Sensivelmente um ano após ter protagonizado uma das mais controversas polémicas da história da modalidade ao ter sido deportado da Austrália ao não ter apresentado certificado de vacinação contra a covid 19, Novak Djokovic está de regresso aos antípodas e é com a confiança no máximo que procura fazer mais história no primeiro Major da temporada, onde tem como meta reforçar o estatuto de recordista.

O natural de Belgrado não esquece o passado atribulado em Melbourne, mas confessa que o seu foco apenas se centra no futuro, sem remorsos: “É espetacular poder estar de regresso à Austrália, depois de não ter sido fácil aquilo que aconteceu há doze meses. Foi dececionante ter de abandonar o país daquela forma. Fico feliz por ter tido autorização para voltar porque é um país onde tive grande sucesso ao longo da minha carreira, sobretudo em Melbourne, onde venci por nove vezes.”

“A meta é chegar ao topo em Melbourne. É lá que quero jogar o melhor possível.
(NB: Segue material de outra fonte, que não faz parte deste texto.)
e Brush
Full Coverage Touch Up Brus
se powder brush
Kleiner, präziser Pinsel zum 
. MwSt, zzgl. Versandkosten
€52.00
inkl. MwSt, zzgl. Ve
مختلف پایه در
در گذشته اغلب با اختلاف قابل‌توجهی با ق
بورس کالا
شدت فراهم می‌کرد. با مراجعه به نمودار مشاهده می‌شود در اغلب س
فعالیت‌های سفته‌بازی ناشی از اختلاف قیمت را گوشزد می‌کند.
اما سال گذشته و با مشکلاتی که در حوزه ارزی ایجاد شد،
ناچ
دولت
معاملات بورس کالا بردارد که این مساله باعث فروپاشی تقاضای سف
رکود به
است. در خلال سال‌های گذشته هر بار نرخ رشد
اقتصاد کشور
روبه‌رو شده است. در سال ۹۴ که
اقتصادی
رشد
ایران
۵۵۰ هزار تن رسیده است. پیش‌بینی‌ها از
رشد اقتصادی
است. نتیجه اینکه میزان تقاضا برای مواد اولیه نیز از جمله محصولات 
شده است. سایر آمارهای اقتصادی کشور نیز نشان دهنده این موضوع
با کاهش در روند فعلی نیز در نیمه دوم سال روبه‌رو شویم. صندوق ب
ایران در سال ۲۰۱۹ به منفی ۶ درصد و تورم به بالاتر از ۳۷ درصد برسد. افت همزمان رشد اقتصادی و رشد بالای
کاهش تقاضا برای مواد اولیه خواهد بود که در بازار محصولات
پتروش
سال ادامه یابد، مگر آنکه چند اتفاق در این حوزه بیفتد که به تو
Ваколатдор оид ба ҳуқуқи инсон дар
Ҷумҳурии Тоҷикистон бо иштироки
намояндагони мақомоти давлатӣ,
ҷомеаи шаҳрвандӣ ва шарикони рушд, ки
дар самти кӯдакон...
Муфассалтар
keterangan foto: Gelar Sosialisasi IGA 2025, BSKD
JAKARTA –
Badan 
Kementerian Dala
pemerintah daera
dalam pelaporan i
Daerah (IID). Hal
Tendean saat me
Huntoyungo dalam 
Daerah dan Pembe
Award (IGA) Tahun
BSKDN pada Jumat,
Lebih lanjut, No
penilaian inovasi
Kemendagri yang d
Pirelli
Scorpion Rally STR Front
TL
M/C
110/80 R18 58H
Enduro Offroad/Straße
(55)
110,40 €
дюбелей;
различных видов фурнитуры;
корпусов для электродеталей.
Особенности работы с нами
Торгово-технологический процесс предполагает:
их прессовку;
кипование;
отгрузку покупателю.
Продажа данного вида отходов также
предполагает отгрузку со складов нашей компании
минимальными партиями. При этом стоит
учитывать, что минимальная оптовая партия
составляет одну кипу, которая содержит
Nesta fase da minha carreira, depois de todos os feitos, cada vitória traduz-se na possibilidade de fazer mais história. É uma grande motivação e não me falta inspiração para jogar o meu melhor ténis”, frisa o ex-número um mundial, que inicia a temporada em Adelaide antes de tentar confirmar o claro estatuto de favorito do Australian Open, palco onde persegue um inédito décimo título.